I am proud to say that I have the answer! Ken, today is your lucky day! Hope this answer comes in time!

The scenario

SharePoint migrations are a prime time to do a lot of cleanup. While this cleanup may take many forms, the specific form we are interested in today involves clearing out specific Web Parts from every page in the database.

Assuming our users permit it, we can close, delete, or even add web parts to sites, wholesale. This has the potential to be awesome, and by extension, we can be awesome as well.

Unfortunately, one of the issues you'll encounter with migrations is that (for whatever reason) you may not have all the original web part assemblies available to you on the new server. However, SharePoint expects to be able to use that assembly, and will stubbornly retain all web part references in individual pages on your site. What happens, you may ask, to these web parts already embedded in hundreds (or thousands) of pages on your site? They appear as ErrorWebParts.

It is appropriate to see ErrorWebParts where there is, in fact, an error--that is, when the ErrorWebPart describes a truly legitimate error.  However!

The problem

The problem is that we see everything as ErrorWebParts, even things that most definitely are not in any way broken!

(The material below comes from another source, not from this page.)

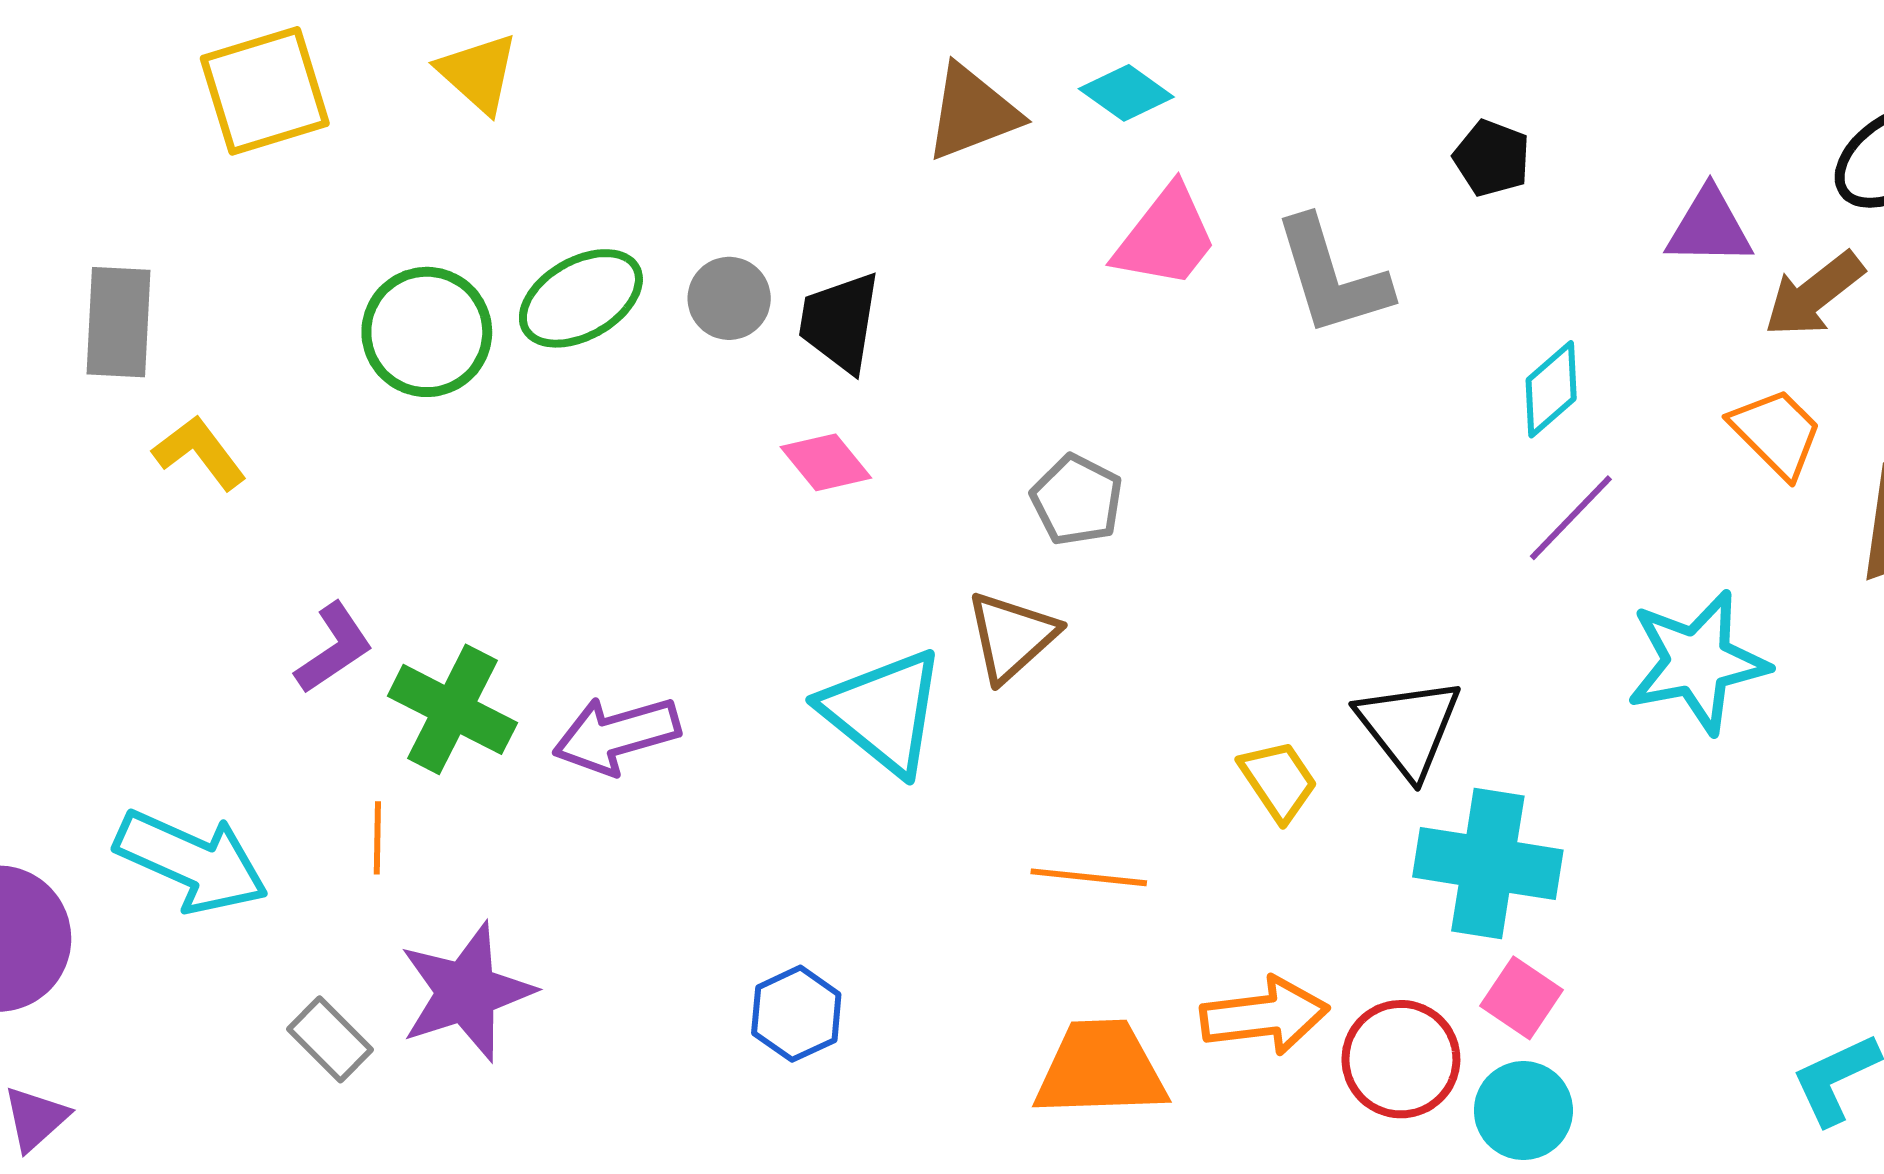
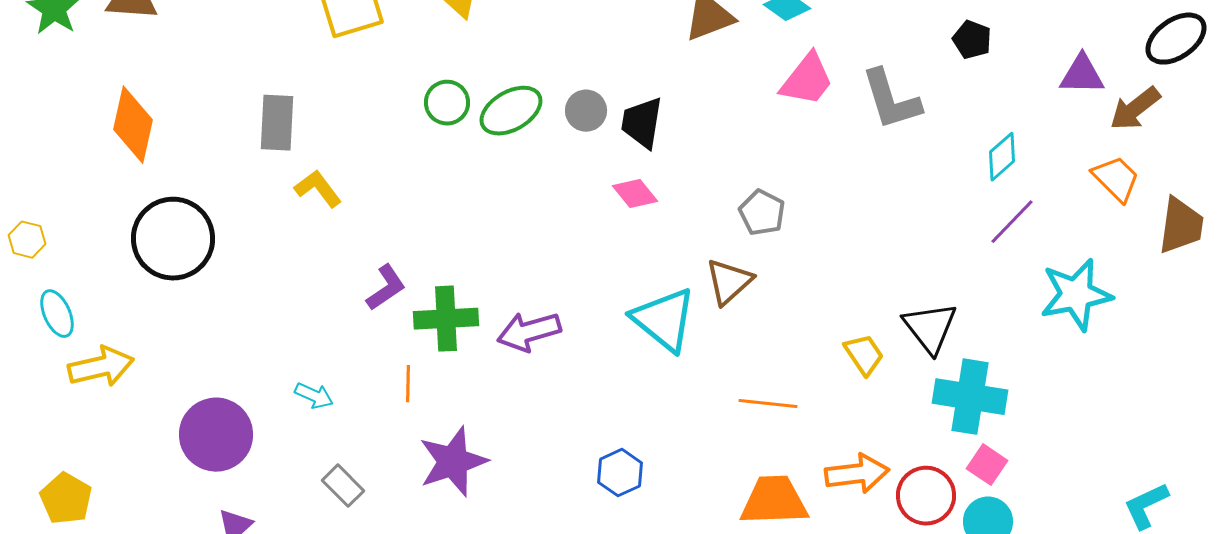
green circle: (427, 332) -> (447, 103), moved, size x0.7
green cross: (452, 709) -> (446, 319), turned -30
cyan arrow: (192, 862) -> (314, 396), size x0.5
gray rectangle: (330, 1039) -> (343, 486), moved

Specifically, when writing code to access web parts on a page, we run into a curious problem: some pages return a collection filled only with ErrorWebParts. If you have 20 web parts on a page, you will see 20 ErrorWebParts.

This behavior does not occur 100% of the time, and it's not always the same sites that return ErrorWebParts. Sites that initially return a broken ErrorWebParts collection may work properly the next time around.

So what's the deal?

The answer--well, enough of an answer

I don't know why exactly, but I've narrowed the behavior down to this: errors only occur on pages that have not been visited recently.

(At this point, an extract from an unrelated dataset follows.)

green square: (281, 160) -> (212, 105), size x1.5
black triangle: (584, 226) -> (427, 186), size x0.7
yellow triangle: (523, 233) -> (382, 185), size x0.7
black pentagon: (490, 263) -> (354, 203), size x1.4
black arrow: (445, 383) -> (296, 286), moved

Let me state this again for clarity, by example:

If you have visited a web page recently (say, http://moss.example.com/default.aspx), then attempt to query its Web Part collection, all will be well.

If, however, you have not visited a web page recently (say, http://moss.example.com/abandoned_old_site/default.aspx), and attempt to query its Web Part collection, you will see all ErrorWebParts. <- THIS IS THE BUG.

The appalling solution

The way to work around this problem is to guarantee every page has been visited before you access their corresponding Web Part collections. Think about it.

If you're not sick to your stomach yet, maybe it hasn't sunk in: you're going to have to programmatically visit each page first, before working with their corresponding Web Part collections. This is like cranking a chainsaw--you can't saw until you've cranked the engine.

Actually the chainsaw is a bad metaphor, because you have to crank the chainsaw, then maybe prime the engine with a few squirts of gasoline, then crank the chainsaw again, then adjust the choke, then finally, crank the engine successfully. Then saw.

The point is, you a) do some sort of chainsaw preparatory work, then b) get with the sawing, in strict order.


At times SharePoint feels like alchemy, and today's post most definitely illustrates one of those times. I don't think I should have to use a chainsaw analogy to describe an object collection of any sort. We can call this Peter's Twenty-First Law of Software Engineering Quality: chainsaw analogies may be an indicator of bad code smell.